Uppsala University, Disciplinary Domain of Science and Technology, Technology, Department of Engineering Sciences, Applied Mechanics.
Department of Mechanical Engineering, Imperial College London, UK.
2018 (English)Conference paper, Published paper (Refereed)
Abstract [en]

Nano-scale manufacturing imposes demands on prediction of cutting processes on small scales. Specifically for applications that include optical functions, means to control the process parameter to produce high quality and damage-free surfaces are of importance. Control through empirical testing may be time-consuming and costly. Predictive modelling schemes based on the underlying physical mechanisms could potentially be more generally applicable in manufacturing. The understanding of polymer physics and mechanics on sub-micrometre scale is emerging, and slowly but increasingly transferred from a fundamental research field to useful engineering applications. Nanoscale cutting of metals has been studied more and is better understood than that of polymers. For polymers, there are generally more complex interactions between deformation rates, temperature change and material transitions. These effects need to be included in physical models describing the cutting processes in polymers. Furthermore, the mechanical behaviour of polymers may be quite different on the nanoscale compared with macroscale. The material properties are frequently known to be size-dependent. This calls for development of experimental methods to characterize the material properties on the nanoscale, to be used in predictive modelling.
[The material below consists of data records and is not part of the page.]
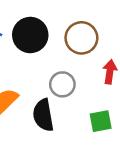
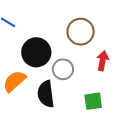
black circle: (30, 35) -> (36, 52), moved

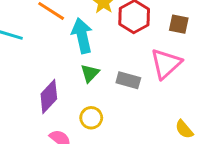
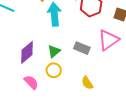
green triangle: (90, 73) -> (54, 51), moved
yellow semicircle: (184, 129) -> (87, 83), moved

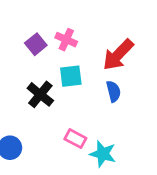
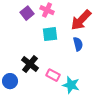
black cross: (40, 94) -> (30, 64), moved

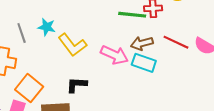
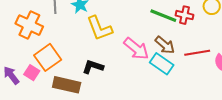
red line: (176, 42) -> (197, 53), turned -50
brown arrow: (142, 43) -> (165, 45), turned -140

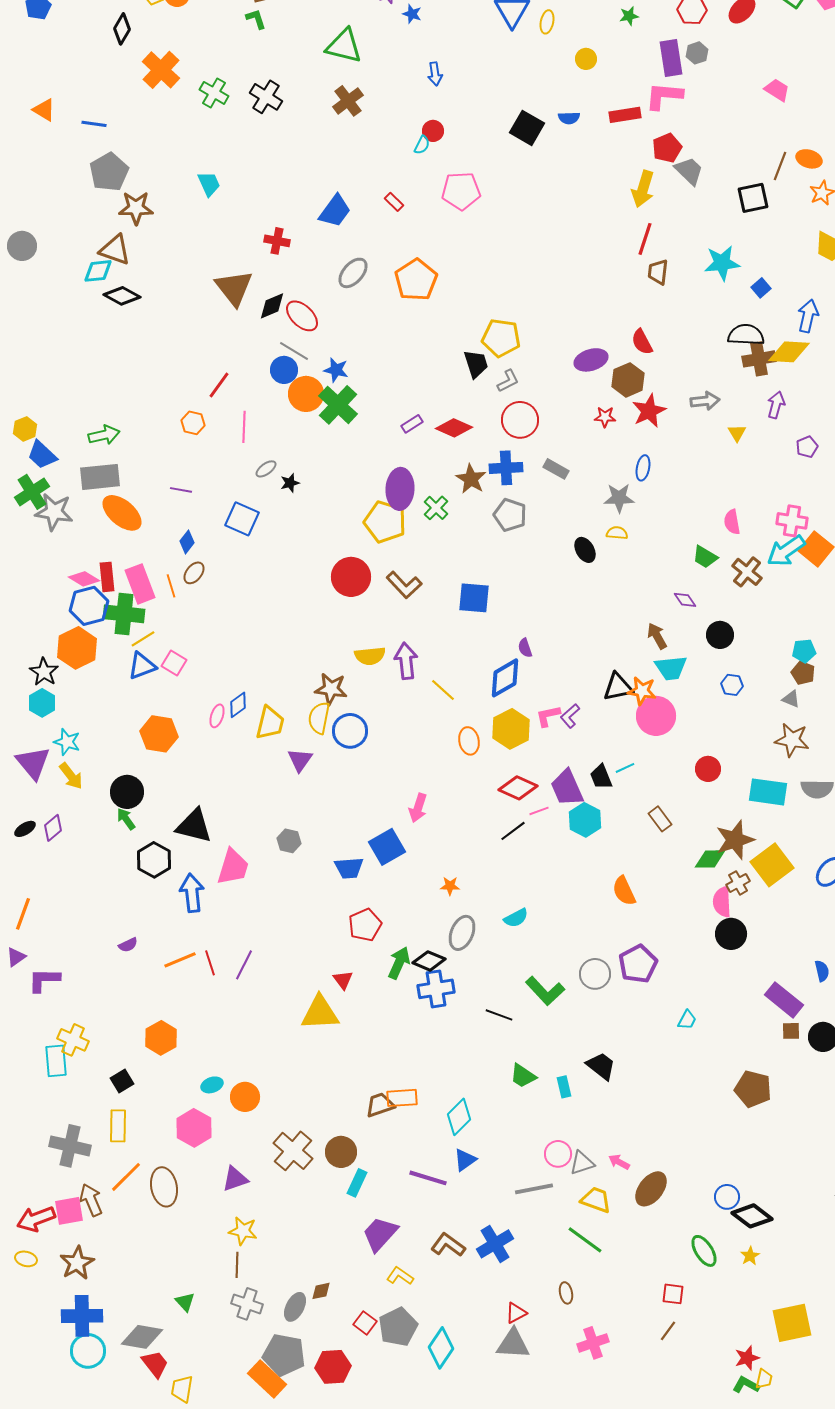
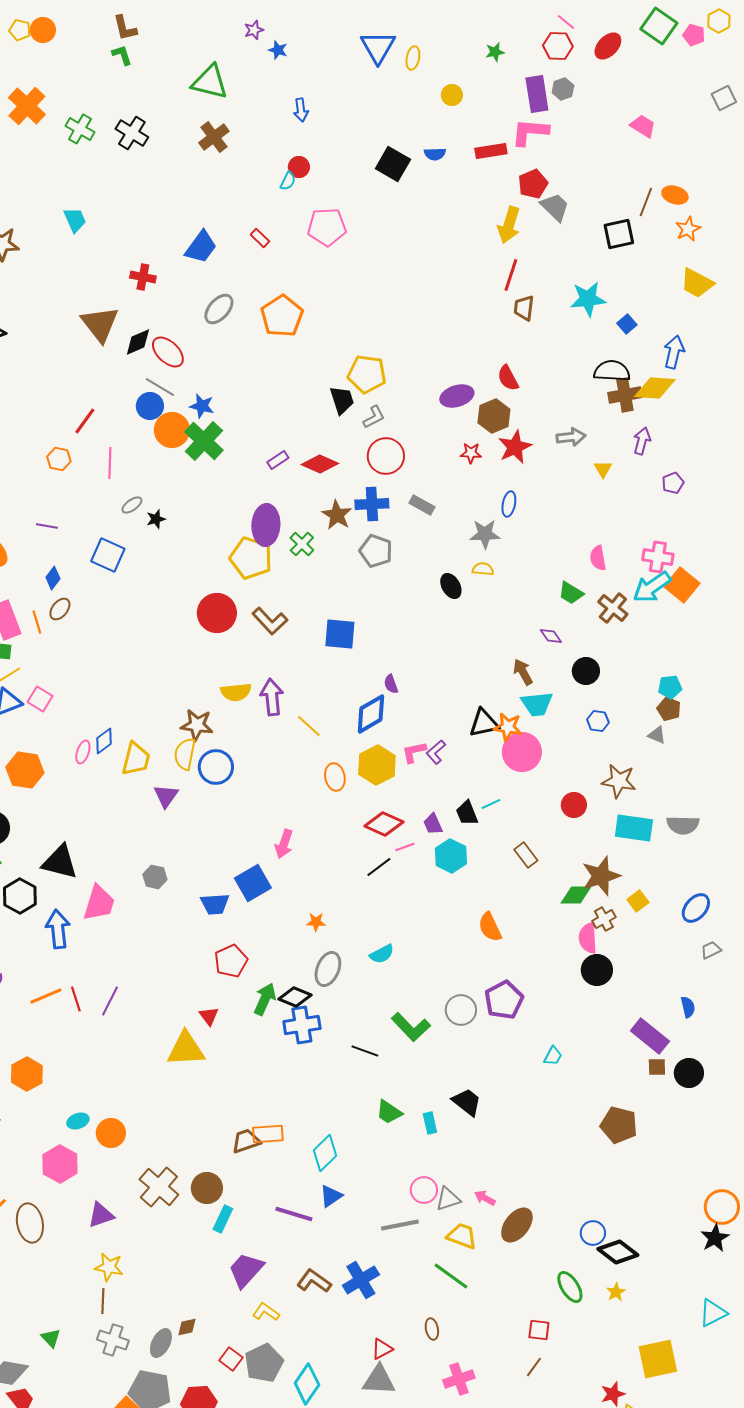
brown star: (792, 740) -> (619, 781), moved
purple trapezoid: (567, 788) -> (433, 824), size x0.6
yellow square: (772, 865) -> (638, 901), size x0.5

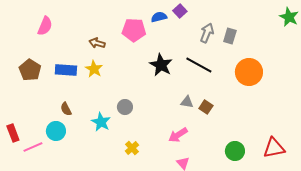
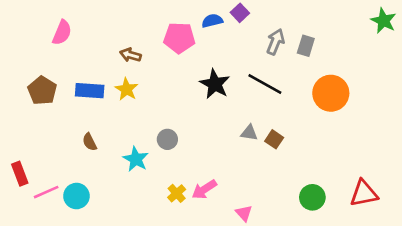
cyan circle: (56, 131) -> (76, 196), moved
pink arrow: (178, 135) -> (204, 189), moved

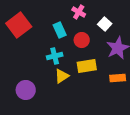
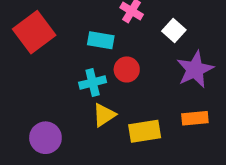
cyan rectangle: (60, 30) -> (101, 40), turned -56
red circle: (82, 40) -> (127, 69), moved
yellow rectangle: (87, 66) -> (145, 131), moved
In this work, we have used an ultramicrotome, normally intended for preparation of ultrathin samples for transmission electron microscopy, instrumented with piezoelectric transducers to measure the cutting forces on sections down to about 50 nm thickness of thermoplastic PMMA. With this equipment, it was possible to investigate the effects of cutting speed and cutting thickness on the formation of surface damage in a well-controlled and reproducible manner. Using atomic force microscopy, the surface damage was identified as shear yield bands triggered by adiabatic heating. A suitable physical model including these observed phenomena made it possible to link the processing conditions with the onset of damage formation, i.e. the transition between a high-quality transparent surface and a damaged uneven surface. A finite element model was developed to predict the formation of the undesired shear bands. From an engineering perspective, such an approach could be potentially useful in improved manufacturing control. The present example supports the idea that material mechanics can be integrated in nanoscale manufacturing. In the future, it is not unlikely that instrumented nanomachining will provide on-line feedback through physical predictive models to adjust the processing parameters (forces, speed, etc.) to maintain a sufficiently high product quality at the highest production rate.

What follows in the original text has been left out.